In full and exactly, reproduce the entries below, but omit the pictures.

[SUPPLIED RECORDS — start]

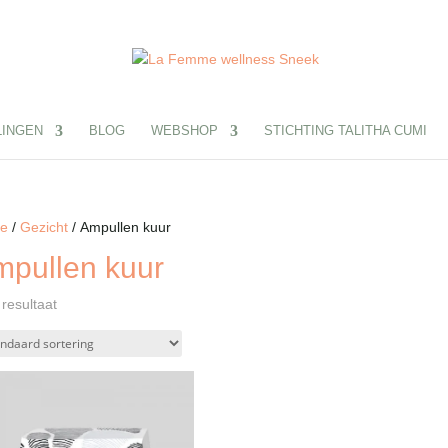
INGEN
BLOG
WEBSHOP
STICHTING TALITHA CUMI
e
/
Gezicht
/ Ampullen kuur
pullen kuur
 resultaat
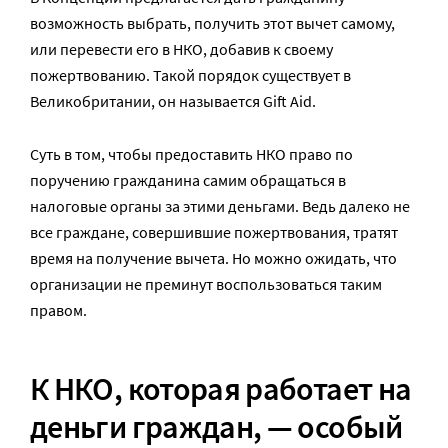
возможность выбрать, получить этот вычет самому,
или перевести его в НКО, добавив к своему
пожертвованию. Такой порядок существует в
Великобритании, он называется Gift Aid.
Суть в том, чтобы предоставить НКО право по
поручению гражданина самим обращаться в
налоговые органы за этими деньгами. Ведь далеко не
все граждане, совершившие пожертвования, тратят
время на получение вычета. Но можно ожидать, что
организации не преминут воспользоваться таким
правом.
К НКО, которая работает на
деньги граждан, — особый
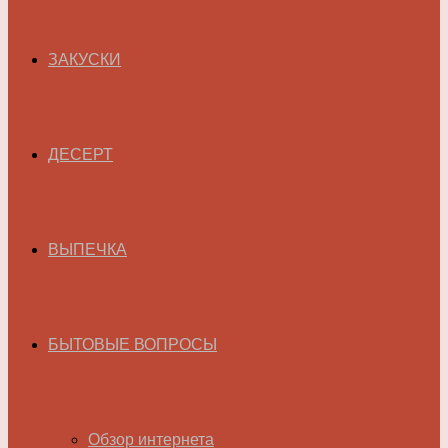
ЗАКУСКИ
ДЕСЕРТ
ВЫПЕЧКА
БЫТОВЫЕ ВОПРОСЫ
Обзор интернета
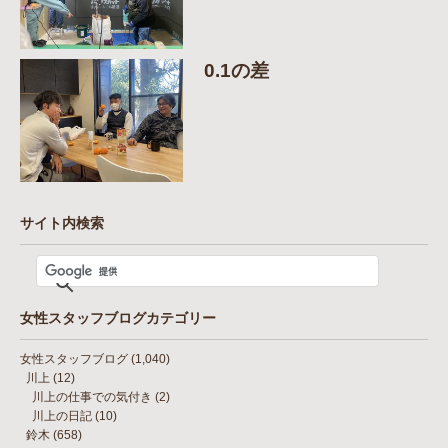
0.1の差
サイト内検索
女性スタッフブログカテゴリー
女性スタッフブログ
(1,040)
川上
(12)
川上の仕事での気付き
(2)
川上の日記
(10)
鈴木
(658)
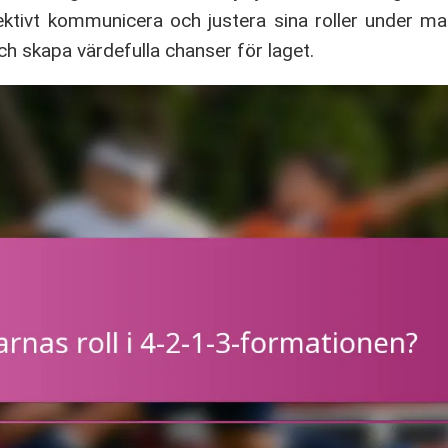
ktivt kommunicera och justera sina roller under m
ch skapa värdefulla chanser för laget.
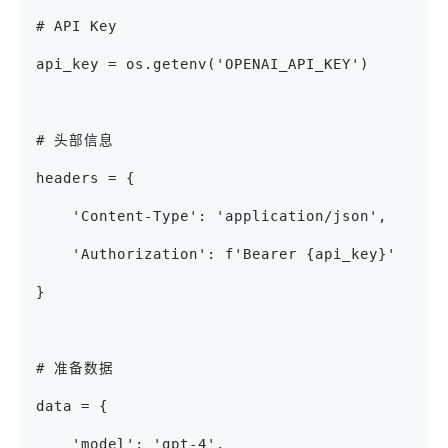
# API Key
api_key = os.getenv('OPENAI_API_KEY')
# 头部信息
headers = {
    'Content-Type': 'application/json',
    'Authorization': f'Bearer {api_key}'
}
# 准备数据
data = {
    'model': 'gpt-4',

[SUPPLIED RECORDS — finish]

*RESPONSE AREA:*
INGEN
BLOG
WEBSHOP
STICHTING TALITHA CUMI
e
/
Gezicht
/ Ampullen kuur
pullen kuur
 resultaat
возможность выбрать, получить этот вычет самому,
или перевести его в НКО, добавив к своему
пожертвованию. Такой порядок существует в
Великобритании, он называется Gift Aid.
Суть в том, чтобы предоставить НКО право по
поручению гражданина самим обращаться в
налоговые органы за этими деньгами. Ведь далеко не
все граждане, совершившие пожертвования, тратят
время на получение вычета. Но можно ожидать, что
организации не преминут воспользоваться таким
правом.
К НКО, которая работает на
деньги граждан, — особый
ЗАКУСКИ
ДЕСЕРТ
ВЫПЕЧКА
БЫТОВЫЕ ВОПРОСЫ
Обзор интернета
0.1の差
サイト内検索
女性スタッフブログカテゴリー
女性スタッフブログ
(1,040)
川上
(12)
川上の仕事での気付き
(2)
川上の日記
(10)
鈴木
(658)
ktivt kommunicera och justera sina roller under m
ch skapa värdefulla chanser för laget.
# API Key
api_key = os.getenv('OPENAI_API_KEY')
# 头部信息
headers = {
    'Content-Type': 'application/json',
    'Authorization': f'Bearer {api_key}'
}
# 准备数据
data = {
    'model': 'gpt-4',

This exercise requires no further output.